Нет, сегодня совершенно необыкновенный вечер. Хотя бы потому, что Андрес все время рядом с ней! Все было так замечательно, лучше не бывает. Вот только Машка весь вечер была какая-то странная. И еще… Нике показалось, что среди зрителей она заметила своего знакомого из Лиелупе. Глубоко посаженные пронзительно-синие глаза на загорелом лице, упрямый подбородок… Ника вздохнула и крепче прижалась к спящему Андресу. Нет, ей, вероятно, показалось. Это был не Виктор, а просто похожий на него человек.

4

Маша и Ника шли по длинному перрону Киевского вокзала. Никин поезд на Прагу отходил через пятнадцать минут.

— Все взяла? Паспорт, билет не забыла?

— Да не волнуйся ты так, все в порядке! Триста раз уже спрашивала!

— Все-таки проверь в триста первый.

Ника остановилась, поставила сумку и вытащила из внутреннего кармана куртки портмоне.

— Вот, смотри: вот паспорт, вот билет, вот деньги на дорогу.

— Молодец, — спокойно сказала Маша. — А теперь спрячь все это обратно.

— Ох, — вздохнула Ника. — С недавних пор ты со мной обращаешься как бабушка с внучкой. Причем очень строгая бабушка.

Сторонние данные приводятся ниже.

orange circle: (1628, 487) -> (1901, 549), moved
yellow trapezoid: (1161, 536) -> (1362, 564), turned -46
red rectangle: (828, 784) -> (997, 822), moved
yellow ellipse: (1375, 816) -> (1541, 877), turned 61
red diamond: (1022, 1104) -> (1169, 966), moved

— Что же делать, внученька, если ты такая непутевая. — Маша пожала плечами. — Собиралась в такой спешке, что не только паспорт с билетом — голову могла дома забыть.

Благополучно найдя нужный вагон и погрузив вещи в купе, девушки вышли на платформу.

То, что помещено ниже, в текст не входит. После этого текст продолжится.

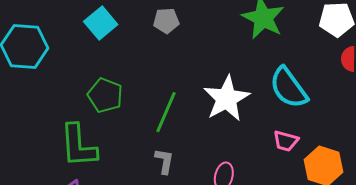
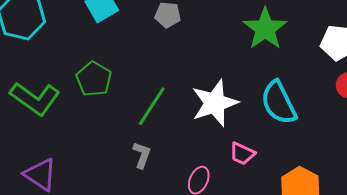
pink trapezoid: (286, 141) -> (242, 154), moved
green L-shape: (78, 146) -> (35, 98), moved, turned -60

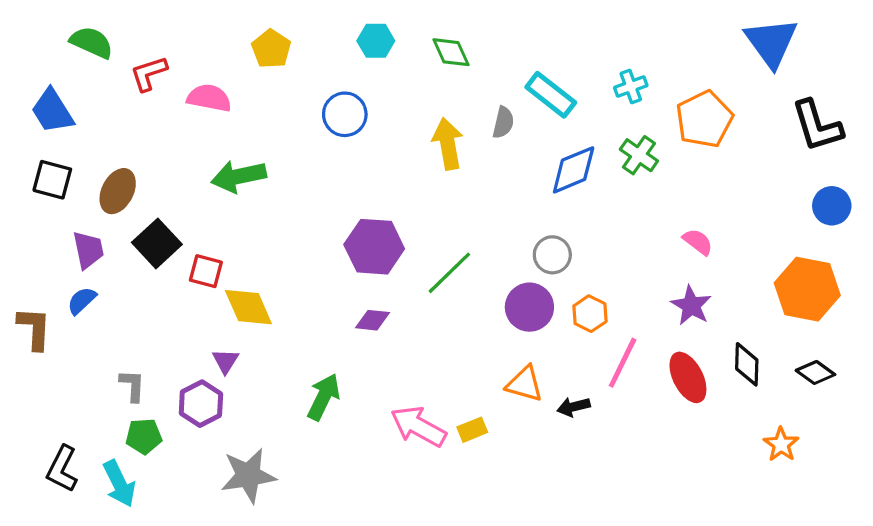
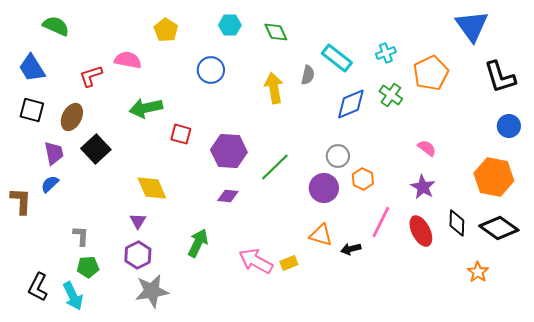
red L-shape: (149, 73) -> (91, 76), moved
red square: (206, 271) -> (181, 134), moved
orange hexagon: (590, 314) -> (363, 179), moved
black diamond: (815, 372) -> (499, 228), size x1.6
purple hexagon: (201, 404) -> (138, 255), moved

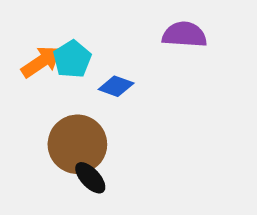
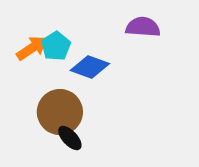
blue diamond: (116, 86) -> (90, 67), size x1.4

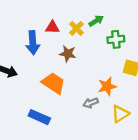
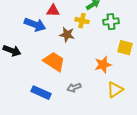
yellow cross: (76, 28) -> (82, 21), moved, turned -32
blue arrow: (33, 43) -> (35, 25), turned -65
gray arrow: (91, 103) -> (74, 88), moved

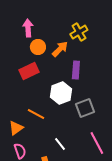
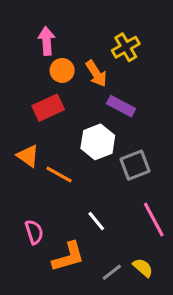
orange arrow: (60, 49) -> (96, 74), turned 102
purple rectangle: (76, 70) -> (121, 106), turned -66
orange triangle: (16, 128) -> (28, 156), moved, turned -49

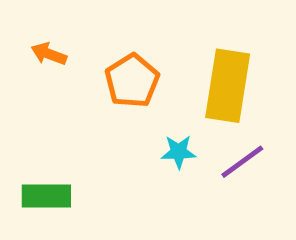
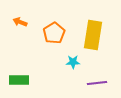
purple line: (242, 162) -> (97, 83), moved, turned 30

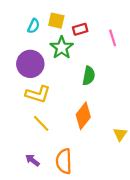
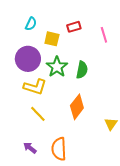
yellow square: (56, 21) -> (52, 39), moved
green star: (62, 48) -> (57, 67), moved

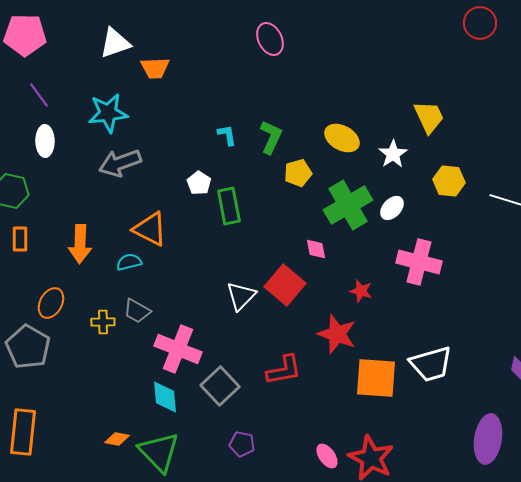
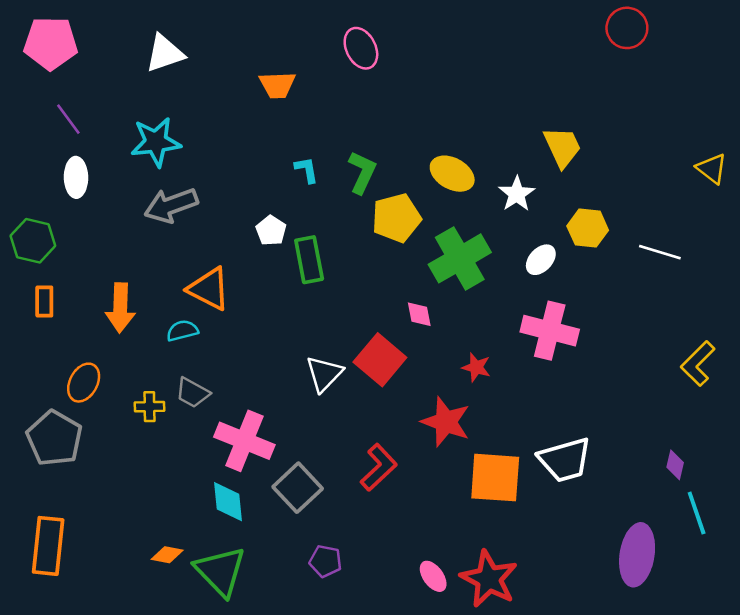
orange trapezoid: (155, 68) -> (277, 85), moved
yellow pentagon: (298, 173) -> (396, 218), size x1.4
white ellipse: (392, 208) -> (541, 260), moved
red L-shape: (284, 370) -> (379, 467), turned -33

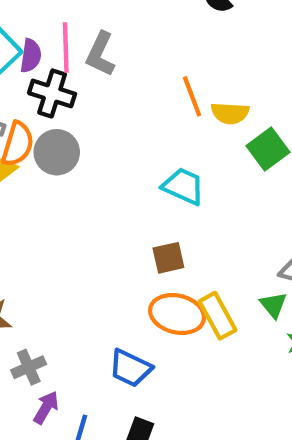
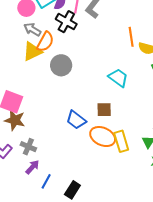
gray circle: (57, 152) -> (61, 65), moved
gray cross: (29, 367) -> (28, 147), turned 35
blue trapezoid: (130, 368) -> (76, 120), moved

— Ну ладно, — сказала Маша. — Я, пожалуй, пойду. Последние минуты и для провожающих, и для уезжающих всегда самые тягостные.

Ника нерешительно посмотрела на нее:

— Знаешь… Мне все-таки неудобно…

Маша мгновенно поняла, о чем Ника снова пытается завести речь, и решительно покачала головой:

— Нет. Ты возьмешь эти деньги с собой.

— Маш, ну все-таки пятьсот долларов! Ты же не миллионерша. А вдруг с машиной опять что-то случится?

Маша была непреклонна:

— Поезжу на метро до твоего возвращения. Что же делать, если все, что у тебя было, ты потратила, а нового еще не заработала. Нельзя ехать за границу со стодолларовой бумажкой в кармане. Пусть даже и в Словакию. В случае чего тебе ни на гостиницу, ни на обратный билет не хватит.

— Глупая, я же не одна еду! Андрес завтра встретит меня в Братиславе, и он не позволит мне платить ни за дорогу, ни за жилье. А на карманные расходы мне сто долларов за глаза хватит!

— Прекрасно, — сказала Маша, — тогда привезешь мне деньги назад.

Поцеловав подругу на прощанье, Маша повернулась и, не дожидаясь отхода поезда, пошла обратно к зданию вокзала. Не нравилась ей эта Никина поездка, ох как не нравилась. Может быть, зря она Нике так ничего и не рассказала?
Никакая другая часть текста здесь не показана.